Er fand Büchsenfleisch, verschiedene Marmeladen, Dosen mit Heringen und Sardinen, einen ganzen Sack Kartoffeln, getrocknetes Getreide, Gewürze, Mehl, Milchpulver, eine Dose Tee und ein großes Glas mit kleinen Gewürzgurken. Und Kleidung für ihn und seine Mutter – Pullover, zwei dicke Wollschals, Hemden und Socken. Einiges war neu und anderes gebraucht, aber es waren alles warme, gebügelte Sachen. Es befanden sich auch Decken, Babykleidung und frisch gewaschene Betttücher darunter, die nach Flieder dufteten. Leonid vergrub das Gesicht in der Wäsche und atmete den angenehmen Duft ein. Die Gefühle überwältigten ihn, und er bekam feuchte Augen.

Als Leonid den Umschlag aufriss, den Dr. Andrew auf den Tisch gelegt hatte, fand er fünfzig Rubel. Dafür musste seine Mutter monatelang arbeiten. Außerdem steckte in dem Umschlag eine kurze Mitteilung in gestochener Handschrift mit einer Adresse.

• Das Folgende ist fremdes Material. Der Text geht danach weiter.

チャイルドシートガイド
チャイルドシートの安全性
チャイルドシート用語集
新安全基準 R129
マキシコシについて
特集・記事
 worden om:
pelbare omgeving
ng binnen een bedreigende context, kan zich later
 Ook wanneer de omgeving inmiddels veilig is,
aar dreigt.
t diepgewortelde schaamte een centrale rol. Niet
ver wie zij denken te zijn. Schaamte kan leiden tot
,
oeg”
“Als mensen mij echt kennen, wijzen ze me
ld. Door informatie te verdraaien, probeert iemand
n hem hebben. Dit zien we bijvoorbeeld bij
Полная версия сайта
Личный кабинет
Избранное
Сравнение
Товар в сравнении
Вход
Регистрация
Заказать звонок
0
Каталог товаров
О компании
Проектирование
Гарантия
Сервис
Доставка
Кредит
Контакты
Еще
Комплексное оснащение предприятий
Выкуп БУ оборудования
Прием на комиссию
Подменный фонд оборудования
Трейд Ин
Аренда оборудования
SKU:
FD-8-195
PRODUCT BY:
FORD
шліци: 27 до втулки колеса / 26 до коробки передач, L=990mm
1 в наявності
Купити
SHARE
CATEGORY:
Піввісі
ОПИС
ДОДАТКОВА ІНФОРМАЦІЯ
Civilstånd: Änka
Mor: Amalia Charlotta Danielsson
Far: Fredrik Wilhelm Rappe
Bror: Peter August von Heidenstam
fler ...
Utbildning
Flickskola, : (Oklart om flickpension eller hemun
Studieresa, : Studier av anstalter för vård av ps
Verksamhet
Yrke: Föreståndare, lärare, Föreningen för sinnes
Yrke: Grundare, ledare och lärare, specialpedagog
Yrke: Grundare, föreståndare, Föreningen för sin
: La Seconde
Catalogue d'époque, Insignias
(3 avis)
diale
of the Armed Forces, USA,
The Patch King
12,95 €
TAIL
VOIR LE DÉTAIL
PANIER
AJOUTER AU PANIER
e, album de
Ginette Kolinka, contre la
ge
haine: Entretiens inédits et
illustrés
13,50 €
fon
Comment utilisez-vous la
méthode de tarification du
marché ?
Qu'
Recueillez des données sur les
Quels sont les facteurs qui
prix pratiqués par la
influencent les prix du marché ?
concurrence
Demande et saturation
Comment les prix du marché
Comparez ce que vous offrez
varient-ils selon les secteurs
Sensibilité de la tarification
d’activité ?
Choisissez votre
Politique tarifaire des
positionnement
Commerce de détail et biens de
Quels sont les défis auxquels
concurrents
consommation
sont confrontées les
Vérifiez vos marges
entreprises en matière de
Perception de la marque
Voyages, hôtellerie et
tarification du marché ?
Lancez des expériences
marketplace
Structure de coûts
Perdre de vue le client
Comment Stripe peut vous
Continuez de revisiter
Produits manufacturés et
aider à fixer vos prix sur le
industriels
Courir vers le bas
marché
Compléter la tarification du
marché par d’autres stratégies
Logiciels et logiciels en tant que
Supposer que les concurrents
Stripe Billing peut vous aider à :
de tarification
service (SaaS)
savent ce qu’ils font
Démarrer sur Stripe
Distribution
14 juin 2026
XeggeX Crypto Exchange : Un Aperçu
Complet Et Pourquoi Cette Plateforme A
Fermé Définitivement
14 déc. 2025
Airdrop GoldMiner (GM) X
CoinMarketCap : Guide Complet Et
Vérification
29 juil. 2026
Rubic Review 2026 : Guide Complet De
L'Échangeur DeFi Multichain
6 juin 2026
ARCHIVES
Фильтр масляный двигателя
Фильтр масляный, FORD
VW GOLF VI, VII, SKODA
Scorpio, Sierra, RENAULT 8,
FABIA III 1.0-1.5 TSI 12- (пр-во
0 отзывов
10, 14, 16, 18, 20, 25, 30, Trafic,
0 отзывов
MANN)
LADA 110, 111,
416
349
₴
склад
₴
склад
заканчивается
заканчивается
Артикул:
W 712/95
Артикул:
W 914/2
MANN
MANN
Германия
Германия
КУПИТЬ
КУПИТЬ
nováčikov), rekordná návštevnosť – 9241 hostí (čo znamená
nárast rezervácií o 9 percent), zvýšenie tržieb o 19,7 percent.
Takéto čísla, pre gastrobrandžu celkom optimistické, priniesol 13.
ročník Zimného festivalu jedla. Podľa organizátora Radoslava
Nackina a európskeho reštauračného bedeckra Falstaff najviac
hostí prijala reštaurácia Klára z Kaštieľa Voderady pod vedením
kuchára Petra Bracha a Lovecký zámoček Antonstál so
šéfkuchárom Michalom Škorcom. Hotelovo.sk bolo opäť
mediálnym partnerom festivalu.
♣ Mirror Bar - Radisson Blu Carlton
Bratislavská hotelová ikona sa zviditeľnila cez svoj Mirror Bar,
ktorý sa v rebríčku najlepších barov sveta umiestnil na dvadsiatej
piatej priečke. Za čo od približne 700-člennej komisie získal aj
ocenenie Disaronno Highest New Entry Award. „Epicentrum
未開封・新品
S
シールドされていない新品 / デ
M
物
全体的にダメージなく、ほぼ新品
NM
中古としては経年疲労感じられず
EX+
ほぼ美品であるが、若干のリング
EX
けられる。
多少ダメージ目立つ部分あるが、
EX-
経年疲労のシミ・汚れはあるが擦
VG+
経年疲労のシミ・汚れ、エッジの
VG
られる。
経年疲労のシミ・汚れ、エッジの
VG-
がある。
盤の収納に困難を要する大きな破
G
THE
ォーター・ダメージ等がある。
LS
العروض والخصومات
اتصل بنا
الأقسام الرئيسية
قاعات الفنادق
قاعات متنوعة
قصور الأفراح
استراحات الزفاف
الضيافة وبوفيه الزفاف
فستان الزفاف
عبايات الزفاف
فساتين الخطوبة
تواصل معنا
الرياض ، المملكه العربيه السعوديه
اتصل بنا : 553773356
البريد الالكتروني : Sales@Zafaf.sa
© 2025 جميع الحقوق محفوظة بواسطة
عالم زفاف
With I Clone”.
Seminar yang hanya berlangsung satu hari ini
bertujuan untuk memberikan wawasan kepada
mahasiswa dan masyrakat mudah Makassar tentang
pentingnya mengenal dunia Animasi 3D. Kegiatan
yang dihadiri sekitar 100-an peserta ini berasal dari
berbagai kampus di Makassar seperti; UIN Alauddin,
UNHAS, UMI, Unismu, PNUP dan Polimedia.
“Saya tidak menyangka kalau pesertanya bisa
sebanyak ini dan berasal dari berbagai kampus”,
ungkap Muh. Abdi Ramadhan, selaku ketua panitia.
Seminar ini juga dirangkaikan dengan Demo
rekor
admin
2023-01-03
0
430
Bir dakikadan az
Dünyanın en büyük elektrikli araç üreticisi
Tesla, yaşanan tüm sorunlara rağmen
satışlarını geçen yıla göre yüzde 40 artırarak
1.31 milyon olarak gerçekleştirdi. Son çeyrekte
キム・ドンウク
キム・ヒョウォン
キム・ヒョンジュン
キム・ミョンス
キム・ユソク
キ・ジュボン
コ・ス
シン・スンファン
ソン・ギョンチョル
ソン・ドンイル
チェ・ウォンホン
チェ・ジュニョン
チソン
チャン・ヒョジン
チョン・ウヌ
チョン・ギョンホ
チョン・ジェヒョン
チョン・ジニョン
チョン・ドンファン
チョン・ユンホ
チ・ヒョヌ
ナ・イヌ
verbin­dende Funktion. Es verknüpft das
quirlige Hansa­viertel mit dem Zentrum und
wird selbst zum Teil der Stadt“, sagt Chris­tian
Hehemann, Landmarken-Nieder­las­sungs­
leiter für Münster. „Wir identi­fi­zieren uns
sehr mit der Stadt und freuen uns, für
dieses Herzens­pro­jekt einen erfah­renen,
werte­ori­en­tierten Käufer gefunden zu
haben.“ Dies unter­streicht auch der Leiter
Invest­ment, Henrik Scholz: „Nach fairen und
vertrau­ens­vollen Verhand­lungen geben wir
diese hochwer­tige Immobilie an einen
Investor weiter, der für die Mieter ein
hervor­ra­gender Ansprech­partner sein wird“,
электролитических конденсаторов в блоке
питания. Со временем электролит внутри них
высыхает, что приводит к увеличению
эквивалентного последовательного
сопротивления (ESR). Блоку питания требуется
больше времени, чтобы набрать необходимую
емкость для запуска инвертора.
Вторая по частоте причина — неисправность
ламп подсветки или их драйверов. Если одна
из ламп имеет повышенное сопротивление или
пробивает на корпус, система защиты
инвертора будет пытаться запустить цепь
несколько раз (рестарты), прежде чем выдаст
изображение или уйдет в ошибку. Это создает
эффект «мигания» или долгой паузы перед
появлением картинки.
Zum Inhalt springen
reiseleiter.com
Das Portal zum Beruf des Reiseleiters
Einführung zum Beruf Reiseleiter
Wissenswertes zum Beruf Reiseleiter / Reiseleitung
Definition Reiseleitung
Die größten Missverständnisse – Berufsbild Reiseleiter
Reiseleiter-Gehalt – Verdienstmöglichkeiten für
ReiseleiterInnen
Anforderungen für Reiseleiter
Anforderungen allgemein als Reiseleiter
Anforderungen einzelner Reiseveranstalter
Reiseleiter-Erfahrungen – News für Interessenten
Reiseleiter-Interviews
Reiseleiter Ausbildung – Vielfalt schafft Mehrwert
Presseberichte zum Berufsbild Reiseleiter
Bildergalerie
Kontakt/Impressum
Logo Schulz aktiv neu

Ein paar Lebensmittel, um euch zu helfen, Leonid. Du bist ein sehr mutiger Junge. Mach dir keine Sorgen um die Zukunft. Ich werde da sein, um zu helfen.

Dr. Andrew

Es lag noch ein kurzer Brief in der sauberen Handschrift eines Kindes dabei, in dem stand:

Ich habe mich gefreut, dich kennenzulernen, Leonid Jakow. Es ist schön, dass es deiner Mutter gut geht und dass du einen kleinen Bruder hast. Ich hätte auch gerne einen. Vielleicht können wir uns deinen Bruder teilen? Dann können wir alle drei wie Brüder sein. Hoffentlich sehen wir uns wieder. Liebe Grüße von Nina.

In den nächsten Jahren gab es so vieles, wofür Leonid dem Doktor dankbar war. Doch als er in dieser Nacht auf die beiden mit Lebensmitteln und warmer Kleidung gefüllten Strohkörbe und seine erschöpfte Mutter und den kleinen schlafenden Bruder sah, konnte Leonid Jakow nur weinen. Ein lautes Schluchzen entfuhr ihm, und ein wundervoll warmes Gefühl des Trostes und der Dankbarkeit und ein neu entdeckter Glaube an die Güte der Menschen erfüllten ihn.